I've had my female diamond dove for over a year now. Within the past few months I've noticed that she is constantly cooing - almost to the point where it's an alarm clock that cannot be turned off. It used to be quiet and seldom at first, but now she can coo for an hour straight. She'll stop for maybe 5 minutes and start up again. She alternates her rythymns and how loud she is and I can't figure out what she wants. 

I let her out when I'm home to let her fly around and exercise, but even still she'll sit and coo where she's at. Her food dish is always filled, she has plenty of water. I hold her in my hand sometimes to calm her down, but as soon as I put her back in the cage she just goes on cooing.

At night i put towels over her cage and she tends to quiet down, but that trick doesn't even work anymore during the day. She'll just keeping on cooing with the towels over the cage.

Someone PLEASE help. It's getting out of control..i can't sleep in or enjoy any time in my studio anymore without her cooing allllll the time.


----------



## Lefty07

Is your diamond Dove all alone? If so, she is probably just lonely. Consider getting her a friend. It could be another female, if you don't want babies. But otherwise, your dove has everything and so it's probably just loneliness.


----------



## mandurmae

Yes, i'm starting to think thats the only option i have left. I just can't wrap my head around why it's soooo constant, shes cooing as i type. Even when shes out of the cage just sitting near by me. All the tricks I use to do to calm her down just doesn't work anymore, it seems like she never gets tired until its night time and lights are totally out.


----------



## Lefty07

Well, it could be more than just loneliness... it could be she sees YOU as her "mate" now and she is cooing *for you*! Single doves can become very attached to their owners.


----------



## mandurmae

Could be? When she goes on her cooing rants she sometimes dips her chest low and just lightly pulsates her wings at her side and keeps a constant coo rythymn. I also have a few toys in her cage, one of them being a mirror with a bell that she likes to peck at. Should I try taking the mirror out? I've heard mixed things about having mirrors with doves...but i figured since i'm out a lot during the day it's there for her to sort of play with


----------



## Lefty07

Her behavior sounds like she wants you to mate with her.

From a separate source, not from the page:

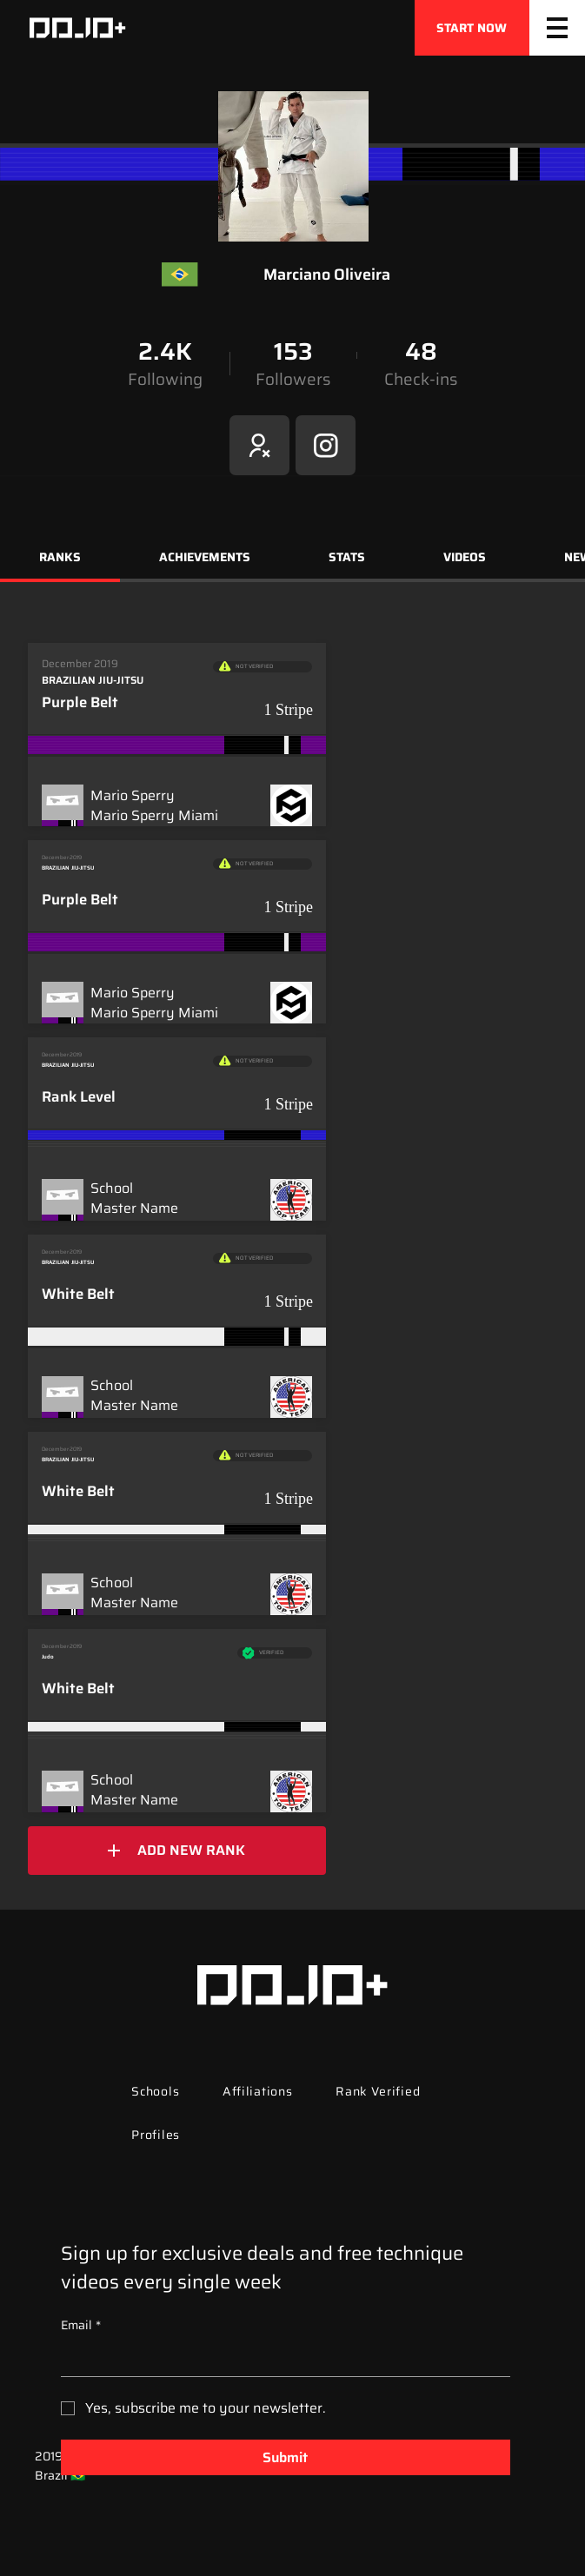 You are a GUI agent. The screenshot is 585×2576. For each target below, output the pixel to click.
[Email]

You could try taking the mirror out. It _might_ stop the cooing. Then again, you might be the primary stimulation. If taking the mirror out does no good, maybe you should put it back, so she can see another dove?

But you might consider a real live companion bird also. Even a canary or a couple finches in another cage, next to her cage, would be _some_ company. It's very hard for a bird to be alone all day - not natural for them.


----------



## mandurmae

I did a little more research, and it turns out i think I've had a male this whole time. I got the dove when he was still so young that i'm only starting to recognize traits of a male now - the constant cooing and the bowing/tail feathers spreading.

I went and picked up a female diamond dove this weekend but am now having trouble keeping the two in the same cage. My older dove seems territorial and is pecking at the new female dove..will this behavior go on for a while?


----------



## Picollo30

doves are very tame and bond easily with humans. when that happens they start to need you to give them attention. play a bit with your dove,pet her, it will calm down and stop cooing.


----------



## DiamondDoves

When I got my female they told me she was a male. haha. And then I got her a male and she hated him because I guess she had already bonded with me like to the point where she'd sing to me all the time and literally attack the other two birds if I showed them affection. I mean she eventually calmed down. Play music for them when you're not home like a radio or something. I do work from home at at night in my kitchen where the birds are and sometimes if I know I'm going to need them to not be so loud it does the trick. They spend all day singing to the radio and each other and you get some quiet. Hopefully. haha


----------